Frequent sequencing errors can cause our algorithm to miss the end of the vector sequence (no window contains an endmer). To account for this situation, we simply select the rightmost window containing seven or more vectormers. Within this window, we identify a rightmost kmer whose distance from the end of the vector is known, then adjust the clip point accordingly. Note, that a side effect of our vectormer detection algorithm is that we can construct a de Bruijn graph (Pevzner et al., 2001) from the set of vectormers. Specifically, every vectormer represents a node in this graph, and two nodes are connected if the corresponding vectormers share a k − 1 substring (e.g. TAAAAAAA and AAAAAAAG are neighbors in this graph). Within this graph we mark the location of the endmers, and label each node with its distance (number of edges that need to be traversed) from the nearest endmer, i.e. its distance from the end of the vector. This information is used, as described above, to correctly identify the end of the vector even if an endmer cannot be detected. In the rare case where we cannot identify any vectormer whose distance to the end of the vector is known we simply use the position of the rightmost window with seven or more vectormers as the vector clip point. Note that the specific parameters of this process were set heuristically to values that performed well in our experiments. It is possible that in some cases they may need to be tuned for specific characteristics of the data being analyzed. We clearly mark these parameters at the beginning of the Figaro source code to allow their easy modification, as we have not yet identified a suitable automated procedure for estimating these parameters.

3 RESULTS

3.1 Vector trimming sensitivity and specificity

To create a test in which we know exactly where the true vector ends, we have generated a set of artificial sequences based on shotgun reads from the Chlamydophila caviae GPIC genome project (Read et al., 2003) containing variable length vector sequence on their ends. We trimmed off the first 300 bases from each of the 19 633 reads, and attached a vector sequence of random length ranging from 10 to 50 bp generated from the SmaI cloning site of the pUC18 vector (GenBank accession L09136).
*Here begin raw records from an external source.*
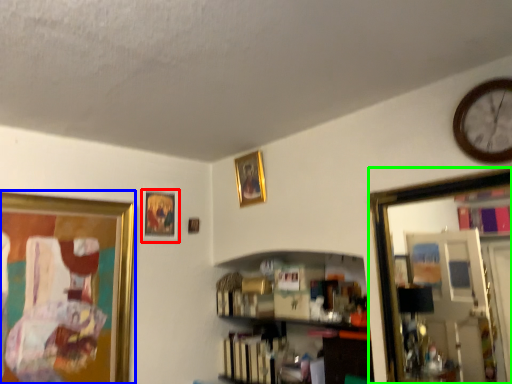 Question: Considering the real-world distances, which object is farthest from picture frame (highlighted by a red box)? picture frame (highlighted by a blue box) or mirror (highlighted by a green box)?

Choices:
 (A) picture frame
 (B) mirror

Answer: (B) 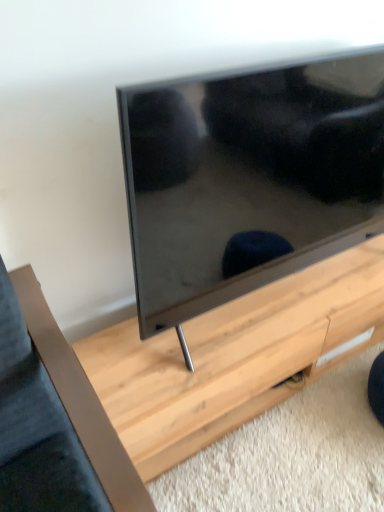 Question: Is matte black tv at center bigger or smaller than light wood table at center?

Choices:
 (A) small
 (B) big

Answer: (B)

Question: From the image's perspective, is matte black tv at center positioned above or below light wood table at center?

Choices:
 (A) below
 (B) above

Answer: (B)

Question: Considering the relative positions of matte black tv at center and light wood table at center in the image provided, is matte black tv at center to the left or to the right of light wood table at center?

Choices:
 (A) left
 (B) right

Answer: (A)

Question: Is point (365, 256) closer or farther from the camera than point (228, 169)?

Choices:
 (A) farther
 (B) closer

Answer: (A)

Question: From the image's perspective, relative to matte black tv at center, is light wood table at center above or below?

Choices:
 (A) below
 (B) above

Answer: (A)

Question: Considering the relative positions of light wood table at center and matte black tv at center in the image provided, is light wood table at center to the left or to the right of matte black tv at center?

Choices:
 (A) right
 (B) left

Answer: (A)

Question: From their relative heights in the image, would you say light wood table at center is taller or shorter than matte black tv at center?

Choices:
 (A) tall
 (B) short

Answer: (B) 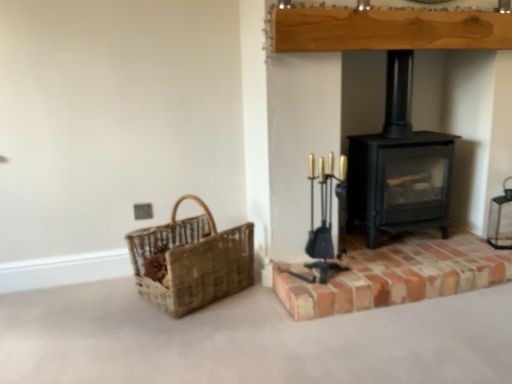 Question: Does black matte wood burning stove at center-right have a lesser width compared to brick at right?

Choices:
 (A) no
 (B) yes

Answer: (B)

Question: Is black matte wood burning stove at center-right in contact with brick at right?

Choices:
 (A) yes
 (B) no

Answer: (B)

Question: Is black matte wood burning stove at center-right outside brick at right?

Choices:
 (A) no
 (B) yes

Answer: (B)

Question: Is black matte wood burning stove at center-right shorter than brick at right?

Choices:
 (A) yes
 (B) no

Answer: (B)

Question: Is black matte wood burning stove at center-right at the left side of brick at right?

Choices:
 (A) no
 (B) yes

Answer: (B)

Question: Is black matte wood burning stove at center-right smaller than brick at right?

Choices:
 (A) yes
 (B) no

Answer: (B)

Question: Is brick at right smaller than woven natural basket at left?

Choices:
 (A) no
 (B) yes

Answer: (A)

Question: From a real-world perspective, is brick at right on woven natural basket at left?

Choices:
 (A) yes
 (B) no

Answer: (B)

Question: Are brick at right and woven natural basket at left beside each other?

Choices:
 (A) yes
 (B) no

Answer: (B)

Question: Is woven natural basket at left at the back of brick at right?

Choices:
 (A) yes
 (B) no

Answer: (B)

Question: Can we say brick at right lies outside woven natural basket at left?

Choices:
 (A) no
 (B) yes

Answer: (B)

Question: Are brick at right and woven natural basket at left far apart?

Choices:
 (A) no
 (B) yes

Answer: (A)

Question: Is woven natural basket at left not within black matte wood burning stove at center-right?

Choices:
 (A) no
 (B) yes

Answer: (B)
No vector sequence was attached to about 20% of the reads. Finally, we introduced a varying amount of error within the vector sequence to assess the performance of Figaro in the presence of sequencing errors. We ran Figaro on datasets with error rates ranging from 0% to 5%, and then compared the sensitivity and specificity of the results taking into account overtrimming and undertrimming. The same parameters were used for all trials: T = 30,M = 60 and E = 500. For each value of the parameter m, we denote a true positive (TP_m) whenever the identified trimpoint is within m bases of the true trimpoint. Similarly over-trimming or undertrimming by more than m bases is denoted as a false positive (FP_m) and false negative (FN_m), respectively. Sensitivity and specificity are defined as follows:

\begin{matrix} {SN}_{m} = & \frac{{TP}_{m}}{{TP}_{m} + {FN}_{m}} \\ {SP}_{m} = & \frac{{TP}_{m}}{{TP}_{m} + {FP}_{m}} \end{matrix}

Table 2 displays the sensitivity and specificity of Figaro for all trials. In the absence of errors, Figaro finds the vector sequence with 100% sensitivity, and rarely overtrims. The sensitivity and specificity remain high, even after introducing errors as high as 5% (higher than commonly encountered in practice). The fact that Figaro overtrims even in the error-less test warrants further discussion. We examined the reads that were overtrimmed by Figaro and found that the majority of these contained little or no vector (90% of these reads contained <15 bp of vector and 56% contained no vector). In such situations our algorithm is unable to identify a clear vector boundary and resorts to an aggressive trimming strategy designed to avoid undertrimming. In very few cases we found that overtrimming was due to significant homology between a section of the read and the end of the cloning vector. Note that such situations also cause overtrimming when using established, similarity-based, trimming software. Furthermore Figaro is intentionally aggressive as a small amount of overtrimming is preferable to undertrimming.

Table 2.

Sensitivity and specificity results of Figaro on simulated vector contaminant sequence with different error rates

Error rate (%)	SN₀ (%)	SP₀ (%)	SN₃ (%)	SP₃ (%)	SN₅ (%)	SP₅ (%)
0	100	99.5	100	99.7	100	99.7
1	99.6	99.3	99.9	99.7	99.9	99.7
3	98.0	98.9	99.0	99.7	99.1	99.7
5	96.5	98.0	98.3	99.6	98.6	99.6

Open in a new tab

For each value of the parameter m, a true positive (TP_m) is counted whenever the identified trimpoint is within m bases of the true trimpoint. Similarly, overtrimming or undertrimming by more than m bases is denoted as a false positive (FP_m) and false negative (FN_m), respectively. We define sensitivity, SN_m = (TP_m/(TP_m+FN_m)), and specificity, SP_m = (TP_m/(TP_m+FP_m)). Introducing higher error rates reduces the program’s ability to detect the vector sequence boundary, but even with an error rate of 5%, Figaro performs well, effectively removing nearly all of the vector sequence without significantly overtrimming reads.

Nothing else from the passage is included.